22 May 2015

0ML 42: Stakeholders List Gains from Ceding Operatorship to Nigerian Companies

000-Oil--drilling-operation-.jpg - 000-Oil--drilling-operation-.jpg 
Chika Amanze-Nwachuku
Stakeholders in the Nigerian oil and gas industry have said the grant of operatorship of divested oil blocks  to indigenous companies will boost local participation in the sector,
stem corruption and increase the nation’s oil revenue.
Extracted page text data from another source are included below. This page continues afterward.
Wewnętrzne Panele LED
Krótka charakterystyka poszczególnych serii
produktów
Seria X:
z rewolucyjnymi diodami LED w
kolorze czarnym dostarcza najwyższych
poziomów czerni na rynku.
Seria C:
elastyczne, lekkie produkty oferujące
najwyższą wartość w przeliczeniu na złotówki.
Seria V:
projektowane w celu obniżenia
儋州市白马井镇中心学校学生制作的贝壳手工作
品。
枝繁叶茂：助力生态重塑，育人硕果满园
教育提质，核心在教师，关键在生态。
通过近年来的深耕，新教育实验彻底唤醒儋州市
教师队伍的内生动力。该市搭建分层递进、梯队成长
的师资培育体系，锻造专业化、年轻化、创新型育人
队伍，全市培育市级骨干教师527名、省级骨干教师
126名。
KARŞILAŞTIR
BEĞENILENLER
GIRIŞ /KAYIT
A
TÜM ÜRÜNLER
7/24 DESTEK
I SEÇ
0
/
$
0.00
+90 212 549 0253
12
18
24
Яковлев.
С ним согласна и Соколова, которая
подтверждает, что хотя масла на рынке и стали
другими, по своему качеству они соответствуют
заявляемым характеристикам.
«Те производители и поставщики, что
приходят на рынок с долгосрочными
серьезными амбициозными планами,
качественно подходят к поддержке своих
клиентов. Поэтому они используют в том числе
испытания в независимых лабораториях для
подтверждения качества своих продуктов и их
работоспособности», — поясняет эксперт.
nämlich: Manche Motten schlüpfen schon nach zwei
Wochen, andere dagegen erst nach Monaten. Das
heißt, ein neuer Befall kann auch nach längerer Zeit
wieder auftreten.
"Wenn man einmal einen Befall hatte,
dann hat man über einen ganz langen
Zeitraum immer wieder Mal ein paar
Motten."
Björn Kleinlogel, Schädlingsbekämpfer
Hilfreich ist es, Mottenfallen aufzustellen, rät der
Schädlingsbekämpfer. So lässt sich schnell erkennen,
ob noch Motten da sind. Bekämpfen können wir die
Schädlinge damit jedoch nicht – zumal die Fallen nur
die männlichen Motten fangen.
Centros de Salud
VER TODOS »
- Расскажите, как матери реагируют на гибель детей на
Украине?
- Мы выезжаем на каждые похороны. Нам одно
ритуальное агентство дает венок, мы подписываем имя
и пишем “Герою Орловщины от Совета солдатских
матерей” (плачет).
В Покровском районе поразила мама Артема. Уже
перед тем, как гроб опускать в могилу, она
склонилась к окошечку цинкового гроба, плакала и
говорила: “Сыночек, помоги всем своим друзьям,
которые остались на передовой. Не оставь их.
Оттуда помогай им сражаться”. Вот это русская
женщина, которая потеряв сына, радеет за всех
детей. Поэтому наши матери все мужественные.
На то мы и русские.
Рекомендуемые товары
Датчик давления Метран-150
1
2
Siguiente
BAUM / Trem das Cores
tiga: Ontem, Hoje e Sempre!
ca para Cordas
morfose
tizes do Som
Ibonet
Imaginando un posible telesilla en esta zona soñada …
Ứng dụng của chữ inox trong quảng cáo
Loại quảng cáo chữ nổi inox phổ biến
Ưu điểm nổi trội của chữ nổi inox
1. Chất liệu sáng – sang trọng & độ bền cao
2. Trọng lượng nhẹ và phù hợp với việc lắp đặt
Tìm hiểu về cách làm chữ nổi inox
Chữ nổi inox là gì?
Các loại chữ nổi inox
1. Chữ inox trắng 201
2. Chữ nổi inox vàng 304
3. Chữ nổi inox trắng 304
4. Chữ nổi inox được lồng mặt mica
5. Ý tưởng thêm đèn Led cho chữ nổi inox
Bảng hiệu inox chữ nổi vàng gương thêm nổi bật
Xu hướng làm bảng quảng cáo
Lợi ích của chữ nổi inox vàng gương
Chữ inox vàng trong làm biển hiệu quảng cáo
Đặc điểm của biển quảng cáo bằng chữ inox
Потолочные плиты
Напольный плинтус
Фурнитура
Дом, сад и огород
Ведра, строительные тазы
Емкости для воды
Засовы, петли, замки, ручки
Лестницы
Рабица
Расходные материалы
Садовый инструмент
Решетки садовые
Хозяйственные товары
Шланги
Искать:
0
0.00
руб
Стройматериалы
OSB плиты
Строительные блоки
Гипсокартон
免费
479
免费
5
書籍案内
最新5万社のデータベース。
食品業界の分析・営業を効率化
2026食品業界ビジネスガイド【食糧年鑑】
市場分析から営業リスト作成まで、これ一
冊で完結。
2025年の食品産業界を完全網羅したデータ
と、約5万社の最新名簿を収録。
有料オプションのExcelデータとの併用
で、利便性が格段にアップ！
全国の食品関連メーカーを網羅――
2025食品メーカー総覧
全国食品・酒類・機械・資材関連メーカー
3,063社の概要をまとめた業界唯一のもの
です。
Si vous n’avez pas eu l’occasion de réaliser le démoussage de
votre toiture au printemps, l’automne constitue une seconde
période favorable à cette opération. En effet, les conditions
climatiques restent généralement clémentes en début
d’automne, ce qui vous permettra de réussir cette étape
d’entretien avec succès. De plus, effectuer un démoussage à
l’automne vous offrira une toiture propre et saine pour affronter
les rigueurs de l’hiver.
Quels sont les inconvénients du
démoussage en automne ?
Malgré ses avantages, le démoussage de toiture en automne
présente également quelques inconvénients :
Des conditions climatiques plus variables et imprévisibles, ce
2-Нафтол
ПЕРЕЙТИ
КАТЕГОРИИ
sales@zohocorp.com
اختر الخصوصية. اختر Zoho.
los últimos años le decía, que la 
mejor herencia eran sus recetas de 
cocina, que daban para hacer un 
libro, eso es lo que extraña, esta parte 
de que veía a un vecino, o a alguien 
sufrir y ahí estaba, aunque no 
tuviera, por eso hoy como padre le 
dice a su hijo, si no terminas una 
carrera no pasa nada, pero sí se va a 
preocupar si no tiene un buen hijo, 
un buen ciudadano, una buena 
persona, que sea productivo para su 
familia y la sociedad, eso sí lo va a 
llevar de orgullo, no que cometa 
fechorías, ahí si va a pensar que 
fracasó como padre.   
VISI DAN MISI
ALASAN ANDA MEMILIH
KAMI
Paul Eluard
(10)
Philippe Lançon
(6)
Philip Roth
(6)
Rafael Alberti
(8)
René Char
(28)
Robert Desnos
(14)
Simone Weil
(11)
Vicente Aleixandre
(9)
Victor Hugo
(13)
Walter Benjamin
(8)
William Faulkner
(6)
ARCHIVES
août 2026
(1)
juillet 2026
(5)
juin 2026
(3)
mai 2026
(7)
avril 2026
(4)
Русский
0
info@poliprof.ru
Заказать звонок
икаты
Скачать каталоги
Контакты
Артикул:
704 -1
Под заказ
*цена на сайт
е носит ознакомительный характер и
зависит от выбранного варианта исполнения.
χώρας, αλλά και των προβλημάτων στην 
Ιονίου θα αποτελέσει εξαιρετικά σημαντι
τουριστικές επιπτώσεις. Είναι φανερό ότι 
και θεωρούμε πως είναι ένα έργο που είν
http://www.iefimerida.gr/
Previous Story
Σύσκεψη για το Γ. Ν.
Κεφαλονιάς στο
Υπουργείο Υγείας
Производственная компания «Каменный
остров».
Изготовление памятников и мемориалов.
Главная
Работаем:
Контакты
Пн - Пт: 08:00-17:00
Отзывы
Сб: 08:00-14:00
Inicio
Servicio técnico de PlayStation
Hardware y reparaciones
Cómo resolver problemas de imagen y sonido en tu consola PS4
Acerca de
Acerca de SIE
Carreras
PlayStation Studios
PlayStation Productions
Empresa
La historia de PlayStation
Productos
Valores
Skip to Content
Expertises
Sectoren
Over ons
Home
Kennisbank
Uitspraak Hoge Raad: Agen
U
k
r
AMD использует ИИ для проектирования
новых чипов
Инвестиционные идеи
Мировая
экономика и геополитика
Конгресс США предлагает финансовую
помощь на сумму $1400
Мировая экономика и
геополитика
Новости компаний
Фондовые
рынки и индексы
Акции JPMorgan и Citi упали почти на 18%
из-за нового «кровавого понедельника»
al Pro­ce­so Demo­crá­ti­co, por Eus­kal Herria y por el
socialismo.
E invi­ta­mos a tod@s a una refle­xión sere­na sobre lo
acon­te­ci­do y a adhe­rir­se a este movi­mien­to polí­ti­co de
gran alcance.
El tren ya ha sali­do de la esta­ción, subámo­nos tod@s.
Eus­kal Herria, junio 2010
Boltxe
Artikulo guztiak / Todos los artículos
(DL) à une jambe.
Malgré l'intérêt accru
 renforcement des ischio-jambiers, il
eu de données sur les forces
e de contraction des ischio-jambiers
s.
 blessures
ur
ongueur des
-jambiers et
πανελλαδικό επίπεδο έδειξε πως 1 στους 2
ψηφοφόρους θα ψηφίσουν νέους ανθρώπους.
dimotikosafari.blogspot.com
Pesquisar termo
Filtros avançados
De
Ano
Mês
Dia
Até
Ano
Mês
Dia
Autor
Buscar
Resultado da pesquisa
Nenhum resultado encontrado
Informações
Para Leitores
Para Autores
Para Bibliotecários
They therefore described as "very insensitive", the industrial action embarked upon by workers in the employ of the Nigerian Petroleum Development Company (NPDC) and its parent company, the Nigerian National Petroleum Corporation (NNPC) over the transfer of operatorship of one of the divested blocks, Oil Mining Lease (OML) 42, to Neconde Energy Ltd.
Some of the oil industry experts, who spoke on the development expressed surprise that this action is coming at a period when Nigeria is in a dire economic quagmire.
One of the stakeholders, who pleaded anonymity, claimed that the industrial action is uncalled for and is fueled by some disgruntled senior management staff of the NPDC, who are not happy that the operatorship rights to the JV assets are being transferred to the indigenous companies who all have a 45 per cent stake in the assets.
Speaking at the just concluded 6th Renaissance Capital Pan-Africa Investor Conference in Lagos, the executive and partner at Africa Capital Alliance, Cyril Odu, stressed the need to plug revenue leakages in the oil and gas sector and unbundle the NNPC.
According to him, this will cut off corruption in the sector and also increase the nation’s oil revenue.
Another stakeholder, who is the  chief executive officer of one of the indigenous companies said: "All of the indigenous JV partners, Neconde (OML 42), Elcrest (OML 40), Shoreline (OML 30) , ND Western (OML 34) and FHN/Afren (OML 26) have the human capacity to operate the assets, with highly skilled Nigerian oilfield professionals; the financial capacity to tap into the equity and debt markets both in Nigeria and overseas with the ability to invest billions of Naira into the drilling of wells and multi-field developments which will increase oil and gas production dramatically and the nations revenue as a whole."
He added: "With the indigenous companies running these assets, skills will be developed across the oil and gas value chain; there will be provision for  sustainable employment opportunities to a large number of Nigerians and an enhancing of the multiplier effect on the host communities by maximizing the participation of local companies and contractors."
Besides, he said with an accelerated asset development, which can only be achieved with the indigenous companies operating these assets, there will be higher oil production to be shared by all equity holders including NPDC who has 55 per cent, higher royalties and taxes; higher overall employment direct and indirect, particularly in Delta communities and higher investment in community development.
In 2014 NPDC recorded a total daily average oil production of only 48,000 bopd from these JV assets, OML 26, 30,34,40 and 42, substantially lower when SPDC was operating them. The year recorded no significant increase in oil production.
"NPDC has repeatedly said it has aggressive production targets ,the question stakeholders are asking is, ‘how does NPDC plan to achieve this at a time when the nation needs the oil revenue more than ever?", an industry expert queried.